I would need the following:
Your Name and Title
The specialty area you work in
Which category you belong to: (Educator, Administrator, Clinical Specialist, Staff Nurse,
Nurse Researcher)
Questions are:
1. How would you describe your role in your current position and your educational preparation for this role?
2. How would you explain the unique contributions you as a nurse bring to an interdisciplinary team?
3. How would you describe the unique role of your specialty in promoting quality outcomes for patients?
4. How has nursing research improved or changed a particular aspect of patient care in your specialty area?
5. How do you facilitate patient-centered care in your practice?
6. How is cost containment addressed in your specialty area?
7. How has your specialty area addressed the needs of underserved patients and populations?

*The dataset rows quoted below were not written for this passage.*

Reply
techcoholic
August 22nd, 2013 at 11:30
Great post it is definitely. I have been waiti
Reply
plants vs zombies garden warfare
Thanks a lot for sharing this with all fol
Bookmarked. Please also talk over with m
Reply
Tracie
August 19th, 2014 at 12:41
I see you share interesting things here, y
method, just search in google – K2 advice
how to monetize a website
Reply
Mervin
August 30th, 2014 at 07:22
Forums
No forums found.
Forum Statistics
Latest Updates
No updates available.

8. How does information technology apply to your specialty area?
SHGR, MSN, RN, CNS
1 Article; 1,406 Posts
Your Name and Title I'll have to PM my name, but title is RN, BSN, CDE
The specialty area you work in Family Medicine clinic
Nurse Researcher) staff nurse/diabetes educator/chronic conditions case manager
1. How would you describe your role in your current position and your educational preparation for this role? I did a BSN right from high school and then stopped learning for awhile, sadly. When I started working more with our patients with diabetes, a couple of the docs took me under their wings, so to speak, and taught me some new stuff...I got excited about it, and then studied on my own for the CDE exam. So I think you have to find your own niche and then keep learning. It could be something you never would have expected.

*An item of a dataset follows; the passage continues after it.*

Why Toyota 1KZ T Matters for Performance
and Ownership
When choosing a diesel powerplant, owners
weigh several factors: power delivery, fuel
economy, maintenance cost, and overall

2. How would you explain the unique contributions you as a nurse bring to an interdisciplinary team? I work closely with the docs. We have a social worker on our team. As has been probably been reinforced to you throughout your nursing education, docs deal with conditions, nurses with the human response to conditions. I think I bring the ability to translate "doc speak" and more complex patho to whatever level of understanding the patient is at. I wrote out diabetes instructions that I would have been able to understand at age 6 today...the patient and her family needed it that simple. A doc would have overcomplicated it.
3. How would you describe the unique role of your specialty in promoting quality outcomes for patients? Well, I work mainly with patients with diabetes and hypertension. So we have the guidelines, you know for hemoglobin a1c levels, for blood pressures, for smoking cessation, exercise, etc...the short-term outcomes. We also look toward long-term outcomes of stroke prevention, CAD prevention, fewer MI's, reducing kidney disease, reducing unnecessary ED visits, and also reducing longer-term costs associated with these things.

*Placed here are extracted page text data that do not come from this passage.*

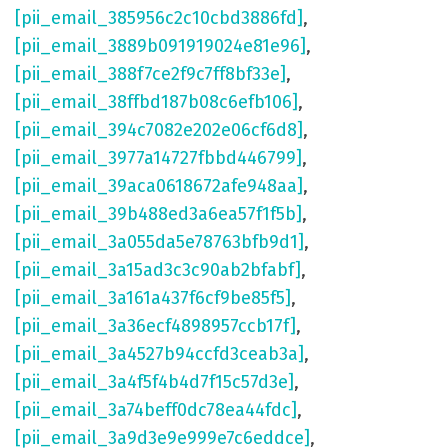
[pii_email_385956c2c10cbd3886fd]
,
[pii_email_3889b091919024e81e96]
,
[pii_email_388f7ce2f9c7ff8bf33e]
,
[pii_email_38ffbd187b08c6efb106]
,
[pii_email_394c7082e202e06cf6d8]
,
[pii_email_3977a14727fbbd446799]
,
[pii_email_39aca0618672afe948aa]
,
[pii_email_39b488ed3a6ea57f1f5b]
,
[pii_email_3a055da5e78763bfb9d1]
,
[pii_email_3a15ad3c3c90ab2bfabf]
,
[pii_email_3a161a437f6cf9be85f5]
,
[pii_email_3a36ecf4898957ccb17f]
,
[pii_email_3a4527b94ccfd3ceab3a]
,
[pii_email_3a4f5f4b4d7f15c57d3e]
,
[pii_email_3a74beff0dc78ea44fdc]
,
[pii_email_3a9d3e9e999e7c6eddce]
,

4. How has nursing research improved or changed a particular aspect of patient care in your specialty area? I've been reading a lot about self-management in chronic conditions. There is a surprising amount of research done by nurses on the subject.
5. How do you facilitate patient-centered care in your practice? As I mentioned in my answer to the second question above, I try to really get a handle on the education level and the level of understanding the patients have, to pace teaching, and really tailor it to the individual. This is something I seek to continually improve on. I use motivational interviewing techniques to facilitate behavior change, and this is completely patient-centered. We have PCMH accreditation as well, and are looking toward the next application next year- that is guiding us toward patient-centered care as well (I hope not only on paper but...)
6. How is cost containment techniques of addressed in your specialty area? See my answer to #3. I communicate with the case managers in the ED, for one thing we've initiated, so that the frequent flyers' needs are addressed better in our clinic; because I've developed a relationship with many people, I can try to better address the barriers they might have (can't afford a copay, finding a workaround, that kind of thing)
7. How has your specialty area addressed the needs of underserved patients and populations? Almost all of our patients are underserved. Providing education is the biggest thing. Another big thing is, using resources, making phone calls or using the internet to find a less-expensive workaround. Empowering is huge. A lot of our patients have depression and helping them feel more in control is a big deal.
One of the things our clinic was "early adopter" on was chronic condition registries. We got an electronic medical record system in 2003, earlier than a lot of facilities in our area. So we pull registries on a regular basis to monitor how we are doing with diabetes care and other chronic conditions, with mammograms, with immunizations. We're doing more with it all the time.